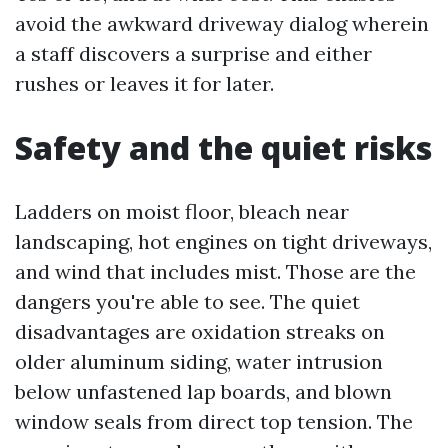
avoid the awkward driveway dialog wherein
a staff discovers a surprise and either
rushes or leaves it for later.
Safety and the quiet risks
Ladders on moist floor, bleach near
landscaping, hot engines on tight driveways,
and wind that includes mist. Those are the
dangers you're able to see. The quiet
disadvantages are oxidation streaks on
older aluminum siding, water intrusion
below unfastened lap boards, and blown
window seals from direct top tension. The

----

Where does the string "quiet" appear in the records? Copy every line that holds it.

◆ Solved exercise
Safety and the quiet risks
dangers you're able to see. The quiet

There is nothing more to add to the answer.